In noting that, I'm not really criticizing people, but I may be criticizing institutions.  It seems that our economy has moved to the point where the young, unless they are born into a viable business, must attend university or they will be doomed to a life at the bottom end of the service economy.  Indeed, with university degrees becoming so widespread, its' now the case that even a university degree may not always result in the opposite.  I see a lot of wedding announcements in our local paper in which both parties have university degrees but are working at jobs that shouldn't require them and which are more than "starter" or temporary jobs. Those folks have basically spent four years in university for no good reason, other than that our economy is now somewhat warped.

It's frightening to think that a Juris Doctorate may be on the verge of becoming such a degree, and I don't think it is yet.  But there is a very high initial attrition of new lawyers, and a lot of discontent at the entry level.  Part of that, I suspect, may be for the same reasons.  I suspect that some of these folks are just wondering into a really hard working profession.  They probably sort of meandered through their undergraduate, had no place else to go, bought into the law school and ABA propaganda, and found themselves in something they didn't naturally like but which requires massive dedication.  I'm scared to think that their may physicians who meet this description as well.  Anyhow, those folks probably would have been happier as machinists, or something, but who ended up as lawyers as there was basically no place else for them to go.  We can't expect them to be too cheerful.  And Justice Sotomayor's advice won't help them, as they never really thought out what they were doing from the onset.  Or at least that's my observational guess.

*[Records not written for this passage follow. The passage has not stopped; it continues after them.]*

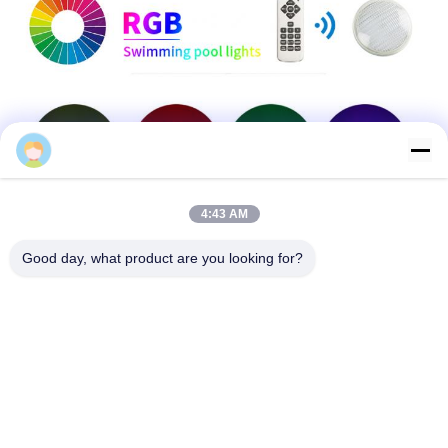
4:43 AM
Good day, what product are you looking for?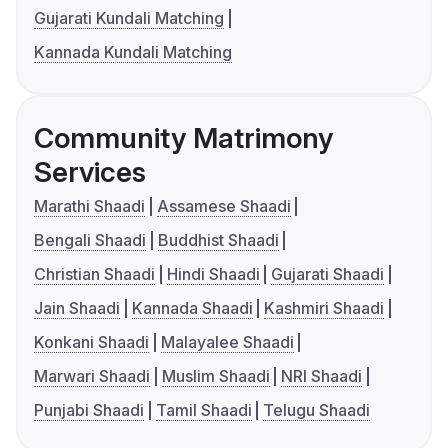
Gujarati Kundali Matching
Kannada Kundali Matching
Community Matrimony
Services
Marathi Shaadi
Assamese Shaadi
Bengali Shaadi
Buddhist Shaadi
Christian Shaadi
Hindi Shaadi
Gujarati Shaadi
Jain Shaadi
Kannada Shaadi
Kashmiri Shaadi
Konkani Shaadi
Malayalee Shaadi
Marwari Shaadi
Muslim Shaadi
NRI Shaadi
Punjabi Shaadi
Tamil Shaadi
Telugu Shaadi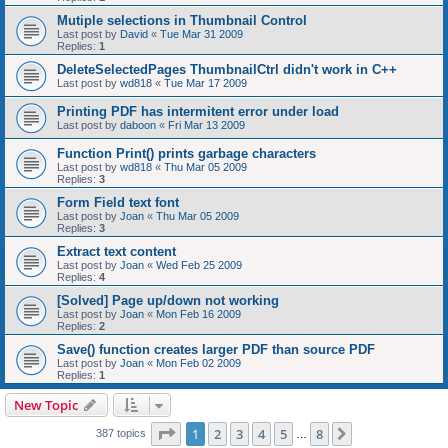
Mutiple selections in Thumbnail Control
Last post by
David
«
Tue Mar 31 2009
Replies:
1
DeleteSelectedPages ThumbnailCtrl didn't work in C++
Last post by
wd818
«
Tue Mar 17 2009
Printing PDF has intermitent error under load
Last post by
daboon
«
Fri Mar 13 2009
Function Print() prints garbage characters
Last post by
wd818
«
Thu Mar 05 2009
Replies:
3
Form Field text font
Last post by
Joan
«
Thu Mar 05 2009
Replies:
3
Extract text content
Last post by
Joan
«
Wed Feb 25 2009
Replies:
4
[Solved] Page up/down not working
Last post by
Joan
«
Mon Feb 16 2009
Replies:
2
Save() function creates larger PDF than source PDF
Last post by
Joan
«
Mon Feb 02 2009
Replies:
1
New Topic
Page
1
of
8
1
2
3
4
5
8
Next
387 topics
…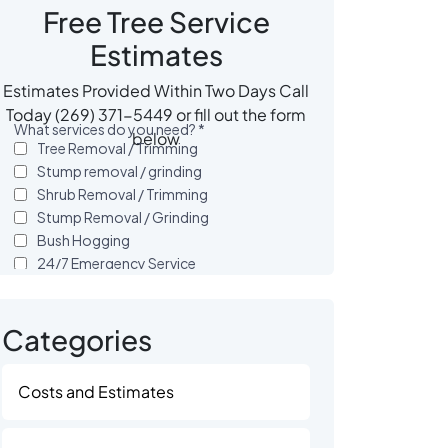
Free Tree Service
Estimates
Estimates Provided Within Two Days Call
Today (269) 371-5449 or fill out the form
below
Categories
Costs and Estimates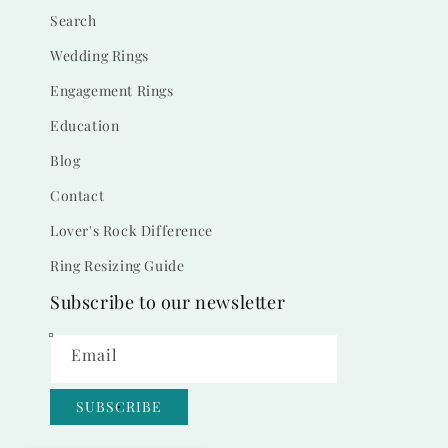
Search
Wedding Rings
Engagement Rings
Education
Blog
Contact
Lover's Rock Difference
Ring Resizing Guide
Subscribe to our newsletter
Email
SUBSCRIBE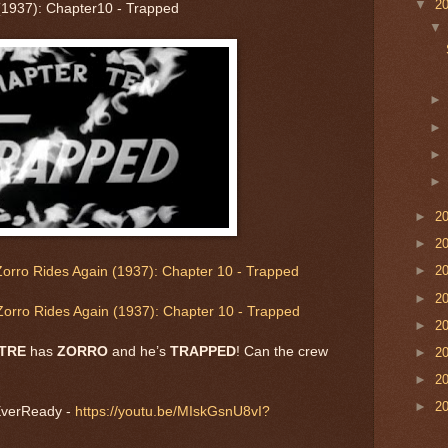
▼
2
(1937): Chapter10 - Trapped
►
2
►
2
►
2
orro Rides Again (1937): Chapter 10 - Trapped
►
2
orro Rides Again (1937): Chapter 10 - Trapped
►
2
ATRE
has
ZORRO
and he’s
TRAPPED
! Can the crew
►
2
►
2
►
2
EverReady -
https://youtu.be/MIskGsnU8vI?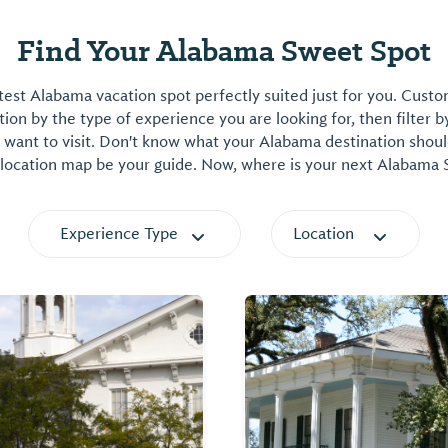
Find Your Alabama Sweet Spot
est Alabama vacation spot perfectly suited just for you. Cust
on by the type of experience you are looking for, then filter b
want to visit. Don't know what your Alabama destination shoul
 location map be your guide. Now, where is your next Alabama
Experience Type
Location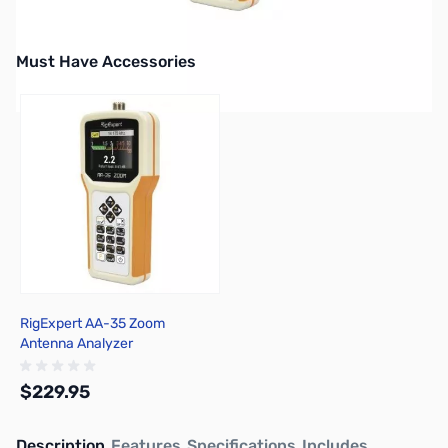
Must Have Accessories
Press to skip carousel
RigExpert AA-35 Zoom
Antenna Analyzer
$229.95
Description
Features
Specifications
Includes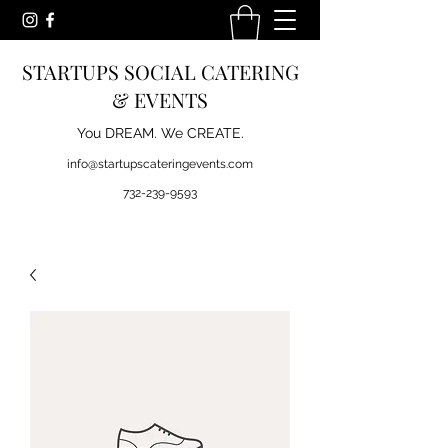
STARTUPS SOCIAL CATERING
& EVENTS
You DREAM. We CREATE.
info@startupscateringevents.com
732-239-9593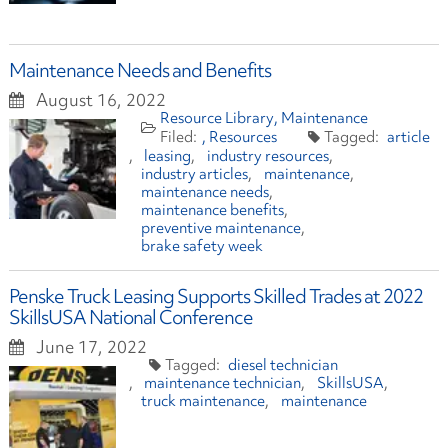
Maintenance Needs and Benefits
August 16, 2022
Resource Library
Maintenance
Resources
article
leasing
industry resources
industry articles
maintenance
maintenance needs
maintenance benefits
preventive maintenance
brake safety week
Penske Truck Leasing Supports Skilled Trades at 2022
SkillsUSA National Conference
June 17, 2022
diesel technician
maintenance technician
SkillsUSA
truck maintenance
maintenance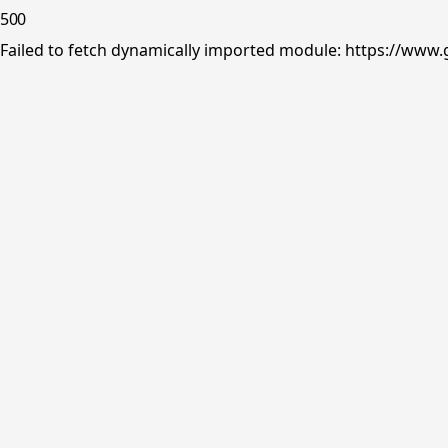
500
Failed to fetch dynamically imported module: https://www.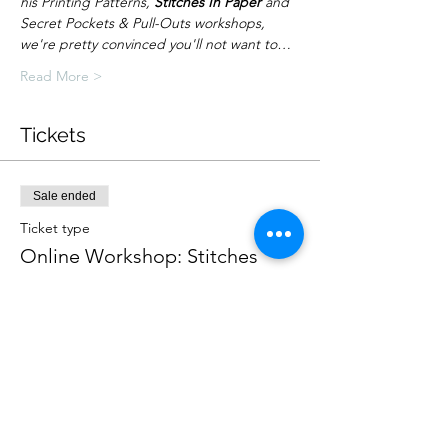
his Printing Patterns, 
Stitches In Paper
 and 
Secret Pockets & Pull-Outs workshops, 
we're pretty convinced you'll not want to…
Read More >
Tickets
Sale ended
Ticket type
Online Workshop: Stitches
More info
Price
£15.00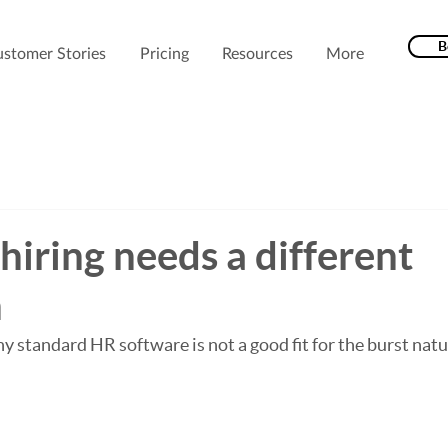
B
stomer Stories
Pricing
Resources
More
hiring needs a different
h
y standard HR software is not a good fit for the burst natu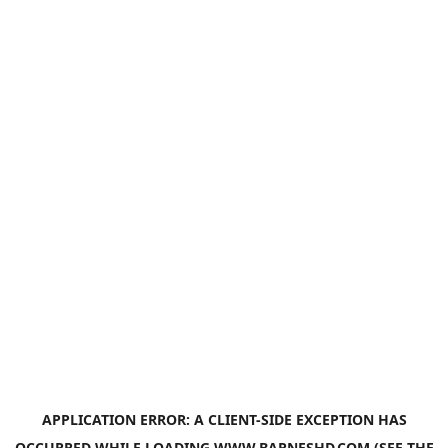
APPLICATION ERROR: A
CLIENT
-SIDE EXCEPTION HAS
OCCURRED WHILE LOADING
WWW.BARNESHD.COM
(SEE THE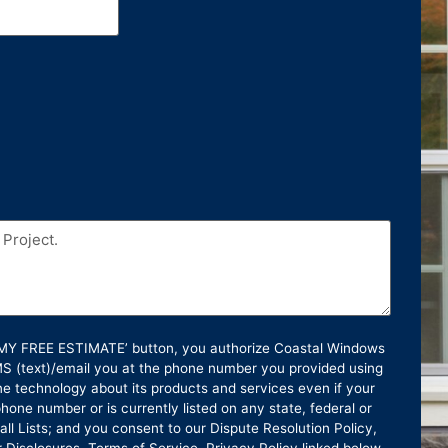
T MY FREE ESTIMATE’ button, you authorize Coastal Windows
SMS (text)/email you at the phone number you provided using
e technology about its products and services even if your
hone number or is currently listed on any state, federal or
ll Lists; and you consent to our Dispute Resolution Policy,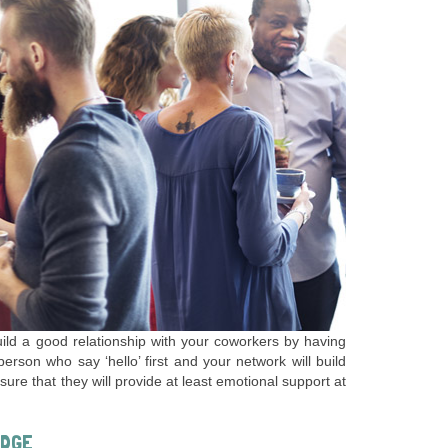
build a good relationship with your coworkers by having
rson who say ‘hello’ first and your network will build
sure that they will provide at least emotional support at
EDGE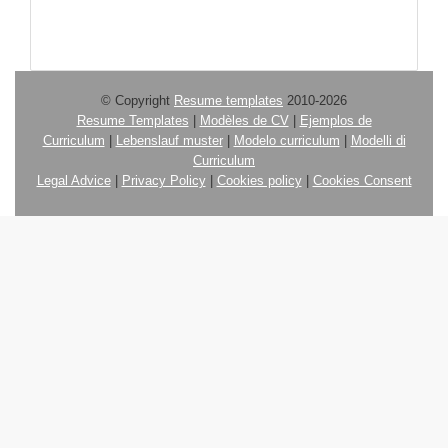
© Copyright
Resume templates
2010-2026
Resume Templates
|
Modèles de CV
|
Ejemplos de
Curriculum
|
Lebenslauf muster
|
Modelo curriculum
|
Modelli di
Curriculum
Legal Advice
|
Privacy Policy
|
Cookies policy
|
Cookies Consent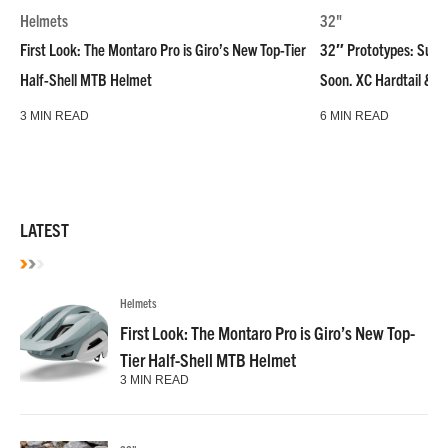
Helmets
32"
First Look: The Montaro Pro is Giro’s New Top-Tier
32″ Prototypes: Super
Half-Shell MTB Helmet
Soon. XC Hardtail & R
3 MIN READ
6 MIN READ
LATEST
Helmets
First Look: The Montaro Pro is Giro’s New Top-
Tier Half-Shell MTB Helmet
3 MIN READ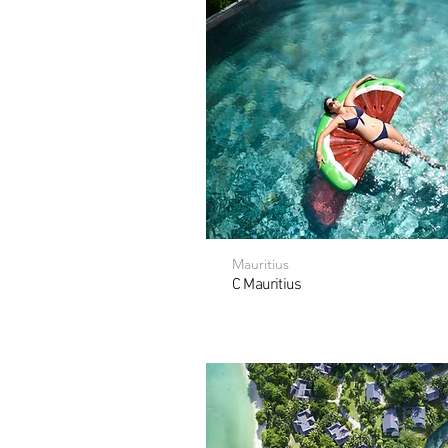
Mauritius
C Mauritius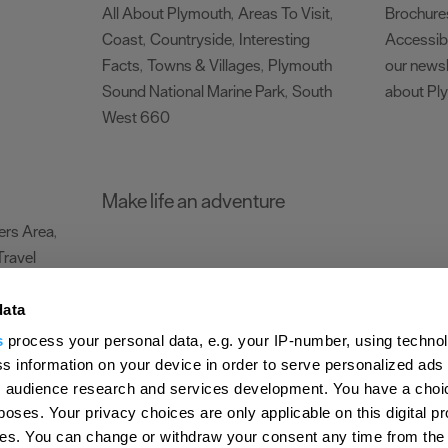
All About Plymouth
Areas To Visit
Brochure
,
,
Coast
Countryside
Interesting
Accessibi
,
,
Facts
Towns & Villages
Plymouth
our newsl
,
,
Sound National Marine Park
South
about Pl
,
West 660
,
Make life an adventure
rs Area
,
Travel
data
s
process your personal data, e.g. your IP-number, using techno
Submit Event
Latest News
Sign up to our newsletter
Data Protection P
s information on your device in order to serve personalized ads
 audience research and services development. You have a choi
ion Plymouth
Invest Plymouth
Meet Plymouth
US Connections
Memb
poses. Your privacy choices are only applicable on this digital p
s. You can change or withdraw your consent any time from the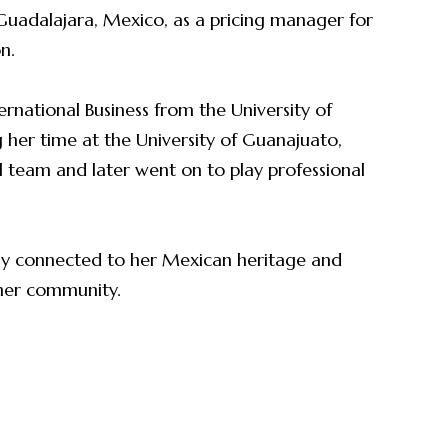
n Guadalajara, Mexico, as a pricing manager for
on.
ernational Business from the University of
her time at the University of Guanajuato,
all team and later went on to play professional
eply connected to her Mexican heritage and
 her community.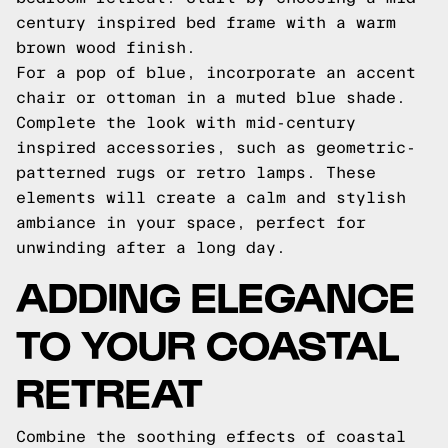
century inspired bed frame with a warm
brown wood finish.
For a pop of blue, incorporate an accent
chair or ottoman in a muted blue shade.
Complete the look with mid-century
inspired accessories, such as geometric-
patterned rugs or retro lamps. These
elements will create a calm and stylish
ambiance in your space, perfect for
unwinding after a long day.
ADDING ELEGANCE
TO YOUR COASTAL
RETREAT
Combine the soothing effects of coastal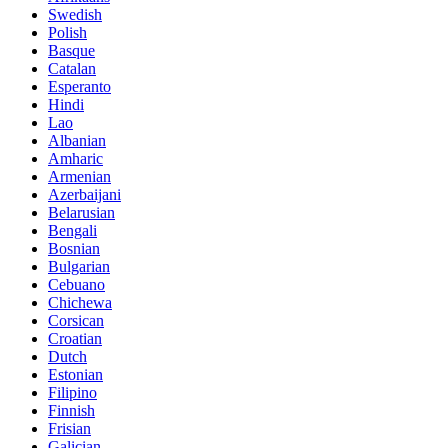
Swedish
Polish
Basque
Catalan
Esperanto
Hindi
Lao
Albanian
Amharic
Armenian
Azerbaijani
Belarusian
Bengali
Bosnian
Bulgarian
Cebuano
Chichewa
Corsican
Croatian
Dutch
Estonian
Filipino
Finnish
Frisian
Galician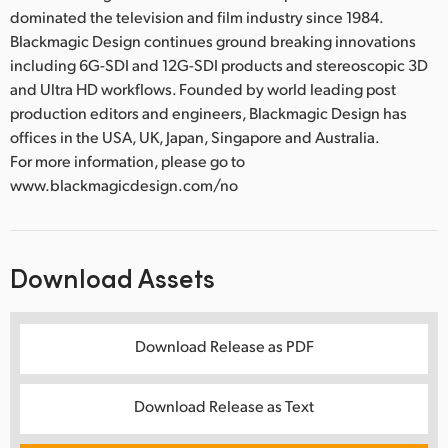
dominated the television and film industry since 1984.
Blackmagic Design continues ground breaking innovations
including 6G-SDI and 12G-SDI products and stereoscopic 3D
and Ultra HD workflows. Founded by world leading post
production editors and engineers, Blackmagic Design has
offices in the USA, UK, Japan, Singapore and Australia.
For more information, please go to
www.blackmagicdesign.com/no
Download Assets
Download Release as PDF
Download Release as Text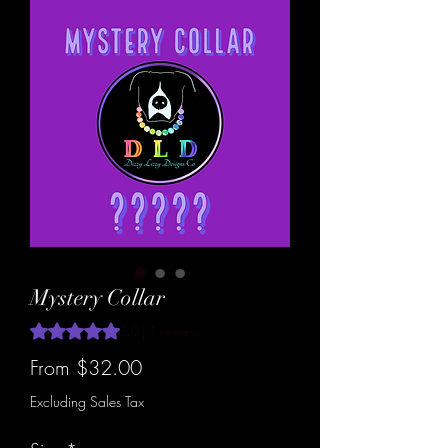
Mystery Collar
Rating is 5.0 out of five stars based on 1 review
5.0 | 1 review
Sale
From
$32.00
Price
Excluding Sales Tax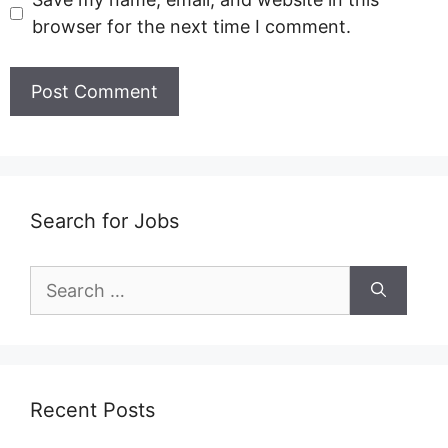
browser for the next time I comment.
Search for Jobs
Search
for:
Recent Posts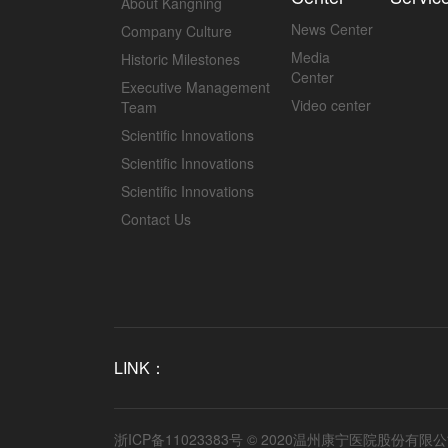
About Kangning
News Center
Company Culture
Media
Historic Milestones
Center
Executive Management
Video center
Team
Scientific Innovations
Scientific Innovations
Scientific Innovations
Contact Us
LINK：
浙ICP备11023383号
© 2020温州康宁医院股份有限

I also worry a little about the potential lack of diverse intellect that such an evolution in the law students may herald.  Lawyers tend to be polymaths, at least the goods ones are, and if people are wondering into it because they are supposed to have a college degree and couldn't think of any other degrees to get, that's not necessarily a good thing.  Better lawyers are curious people, and they often tend to have a lot of highly diverse, but sometimes intense, interests.  That doesn't mean that there aren't a lot of really good lawyers who basically ended up there simply because the are polymaths and their interests were in everything, but there is a certain dullness of character for people just mushing their way through university, even if that mushing takes them to and advance degree. 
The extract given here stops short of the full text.